A controversial law that could force publishers to pay the costs of the people who sue them, even if they win, is to be repealed, the government has announced.
Section 40 of the Crime and Courts Act 2013, which was drawn up following the Leveson inquiry, poses “a threat to the freedom and sustainability of the press”, the government said on Monday.
The provision, which was supported by celebrities such as Gary Lineker and Hugh Grant and the campaign group Hacked Off, had never been brought into force.
The Guardian previously joined all other national newspaper groups in objecting to section 40, arguing it was not fit for purpose and would hurt the sort of investigative journalism that produced its own reporting on the Panama papers, as well that which uncovered the phone-hacking scandal that prompted the Leveson inquiry.
In 2017, the Guardian said: “This is of no benefit to the public, as it will discourage newspapers from conducting difficult investigations and holding powerful people to account.” It added: “In complex and controversial cases such as terrorism, national security, or where deep source protection sits at the heart of a story, this chilling is likely to be particularly profound.”
The Financial Times had argued that by keeping the law on the statute book but not in force it appeared to give ministers “unacceptable leverage with regard to the newspaper industry” and was “a legislative sword of Damocles”.
Section 40 could require publishers to pay the costs of the people who sue them, even if they win, unless they are signed up to a state-backed regulator. No major publisher supports such a regulator. Some national newspapers are members of the Independent Press Standards Organisation, which is not state-sanctioned, while the Guardian is self-regulated.

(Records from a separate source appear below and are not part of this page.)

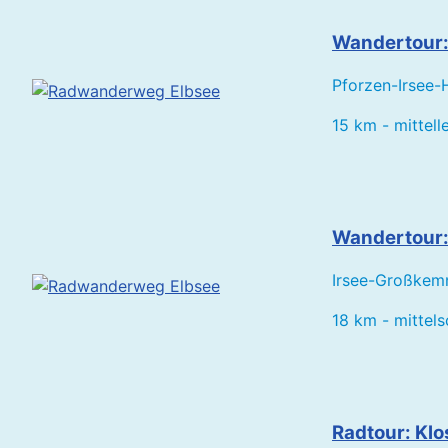
Wandertour
Pforzen-Irsee-
15 km - mittell
Wandertour:
Irsee-Großkemn
18 km - mittel
Radtour: Kl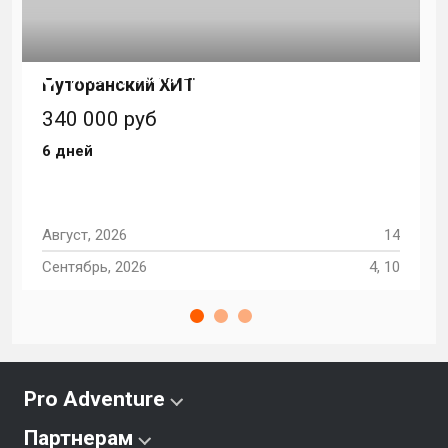
Плато Путорана, Россия и СНГ
Путоранский ХИТ
340 000 руб
6 дней
4
Август, 2026
14
1
Сентябрь, 2026
4, 10
А
Pro Adventure
Партнерам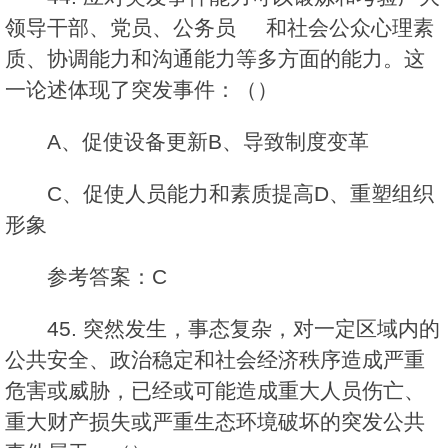
领导干部、党员、公务员 和社会公众心理素
质、协调能力和沟通能力等多方面的能力。这
一论述体现了突发事件：（）
A、促使设备更新B、导致制度变革
C、促使人员能力和素质提高D、重塑组织
形象
参考答案：C
45. 突然发生，事态复杂，对一定区域内的
公共安全、政治稳定和社会经济秩序造成严重
危害或威胁，已经或可能造成重大人员伤亡、
重大财产损失或严重生态环境破坏的突发公共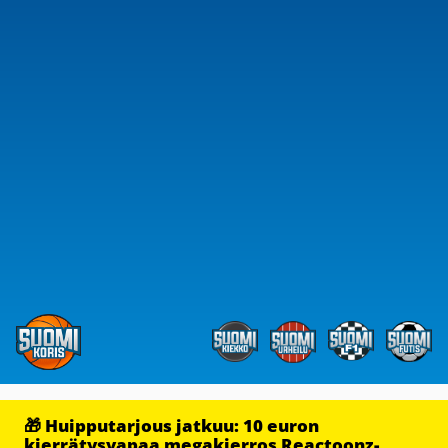
🎁 Huipputarjous jatkuu: 10 euron
kierrätysvapaa megakierros Reactoonz-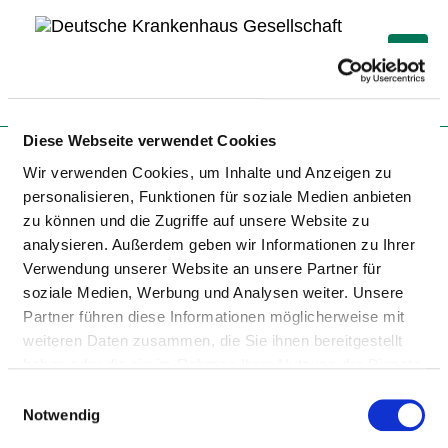
Togg
Startseite der Fachabteilung
Diese Webseite verwendet Cookies
Wir verwenden Cookies, um Inhalte und Anzeigen zu
personalisieren, Funktionen für soziale Medien anbieten
zu können und die Zugriffe auf unsere Website zu
KLINIKUM BAD HERSFELD
analysieren. Außerdem geben wir Informationen zu Ihrer
GMBH
Verwendung unserer Website an unsere Partner für
soziale Medien, Werbung und Analysen weiter. Unsere
Partner führen diese Informationen möglicherweise mit
weiteren Daten zusammen, die Sie ihnen bereitgestellt
haben oder die sie im Rahmen Ihrer Nutzung der Dienste
gesammelt haben.
Einwilligungsauswahl
Notwendig
KLINIK FÜR PNEUMOLOGIE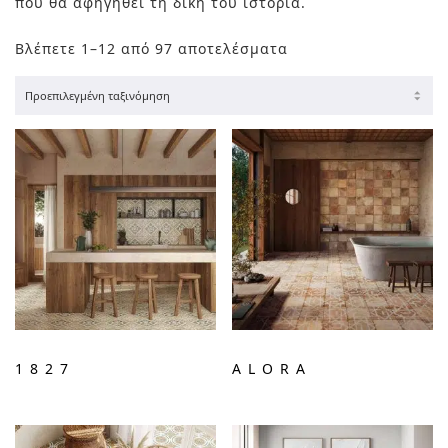
που θα αφηγηθεί τη δική του ιστορία.
Βλέπετε 1–12 από 97 αποτελέσματα
1827
ALORA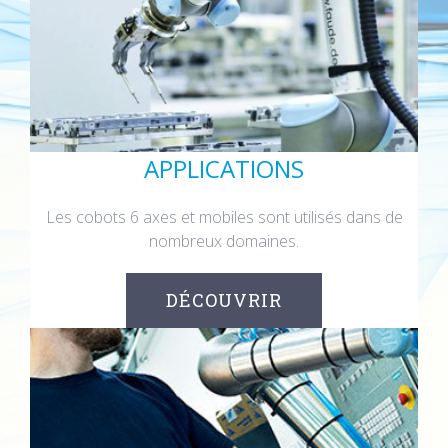
APPLICATIONS
Les cobots 6 axes et mobiles sont utilisés dans de
nombreux domaines.
DÉCOUVRIR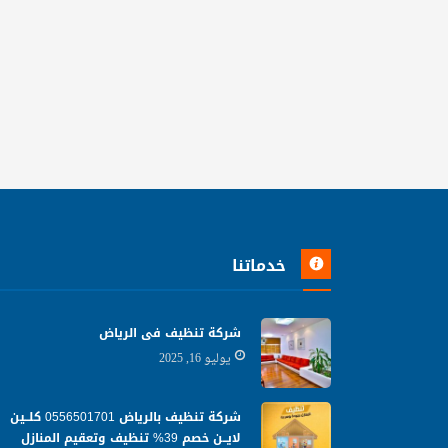
خدماتنا
شركة تنظيف فى الرياض
يوليو 16, 2025
شركة تنظيف بالرياض 0556501701 كلــين
لايــن خصم 39% تنظيف وتعقيم المنازل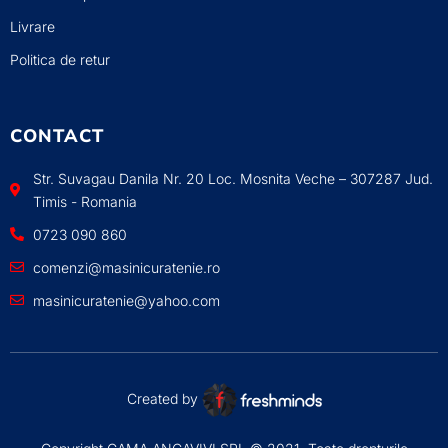
Livrare
Politica de retur
CONTACT
Str. Suvagau Danila Nr. 20 Loc. Mosnita Veche – 307287 Jud.
Timis - Romania
0723 090 860
comenzi@masinicuratenie.ro
masinicuratenie@yahoo.com
Created by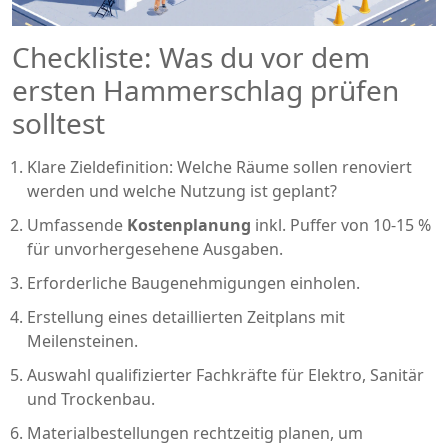
Checkliste: Was du vor dem
ersten Hammerschlag prüfen
solltest
Klare Zieldefinition: Welche Räume sollen renoviert
werden und welche Nutzung ist geplant?
Umfassende
Kostenplanung
inkl. Puffer von 10‑15 %
für unvorhergesehene Ausgaben.
Erforderliche
Baugenehmigungen
einholen.
Erstellung eines detaillierten
Zeitplans
mit
Meilensteinen.
Auswahl qualifizierter Fachkräfte für Elektro, Sanitär
und Trockenbau.
Materialbestellungen rechtzeitig planen, um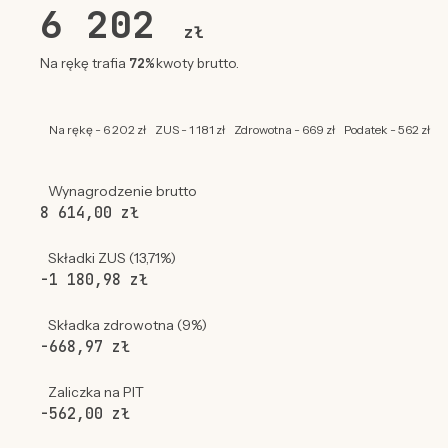
6 202
zł
72%
Na rękę trafia
kwoty brutto.
Na rękę - 6 202 zł
ZUS - 1 181 zł
Zdrowotna - 669 zł
Podatek - 562 zł
Wynagrodzenie brutto
8 614,00 zł
Składki ZUS (13,71%)
-1 180,98 zł
Składka zdrowotna (9%)
-668,97 zł
Zaliczka na PIT
-562,00 zł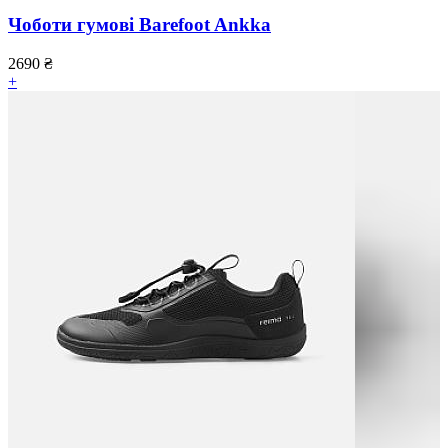
Чоботи гумові Barefoot Ankka
2690
₴
+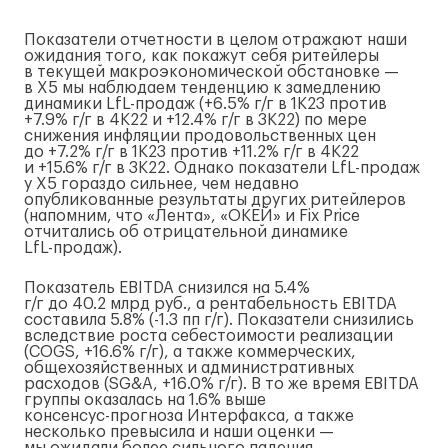
Показатели отчетности в целом отражают наши
ожидания того, как покажут себя ритейлеры
в текущей макроэкономической обстановке —
в X5 мы наблюдаем тенденцию к замедлению
динамики
LfL-продаж
(+6.5%
г/г
в 1К23 против
+7.9%
г/г
в 4К22 и +12.4%
г/г
в 3К22) по мере
снижения инфляции продовольственных цен
до +7.2%
г/г
в 1К23 против +11.2%
г/г
в 4К22
и +15.6%
г/г
в 3К22. Однако показатели
LfL-продаж
у X5 гораздо сильнее, чем недавно
опубликованные результаты других ритейлеров
(напомним, что «Лента», «ОКЕЙ» и Fix Price
отчитались об отрицательной динамике
LfL-продаж
).
Показатель EBITDA снизился на 5.4%
г/г
до 40.2 млрд руб., а рентабельность EBITDA
составила 5.8% (-1.3 пп
г/г
). Показатели снизились
вследствие роста себестоимости реализации
(COGS, +16.6%
г/г
), а также коммерческих,
общехозяйственных и административных
расходов (SG&A, +16.0%
г/г
). В то же время EBITDA
группы оказалась на 1.6% выше
консенсус-прогноза
Интерфакса, а также
несколько превысила и наши оценки —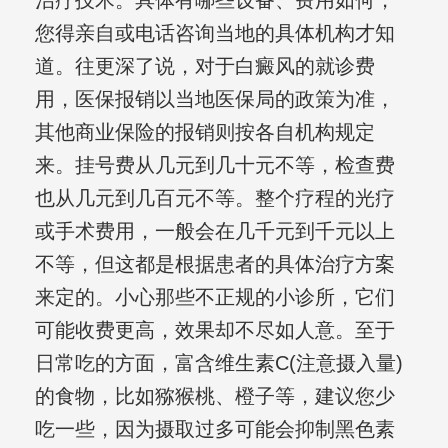
治疗技术。具体有哪些设备、费用如何，
您得亲自或电话咨询当地的具体机构才知
道。往更深了说，对于白癜风的就诊费
用，医保报销以当地医保局的政策为准，
其他商业保险的报销则按各自机构规定
来。挂号费从几元到几十元不等，检查费
也从几元到几百元不等。整个疗程的光疗
或手术费用，一般会在几千元到千元以上
不等，但这都是根据患者的具体治疗方案
来定的。小心那些不正规的小诊所，它们
可能收费更高，效果却不尽如人意。至于
日常吃的方面，富含维生素C(注意摄入量)
的食物，比如猕猴桃、橙子等，建议您少
吃一些，因为摄取过多可能会抑制黑色素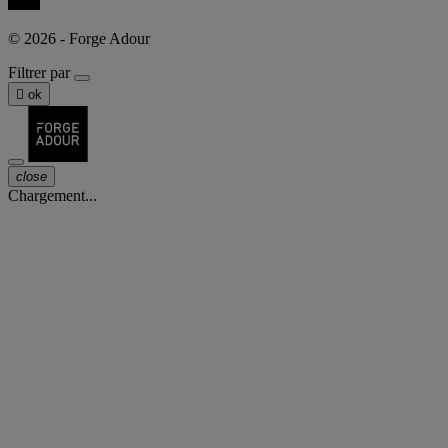
© 2026 - Forge Adour
Filtrer par

ok
close
Chargement...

The only state-recognised press regulator is Impress, although most of its members are small or hyperlocal publications.
Nathan Sparkes, the chief executive of Hacked Off, said: “Section 40 was designed to shield regulated newspapers from costly lawsuits brought by the rich and the powerful, it is the only way to guarantee the freedom and accountability of the press, and it would put an end to wealthy oligarchs seeking to silence critical reporting with meritless legal claims.”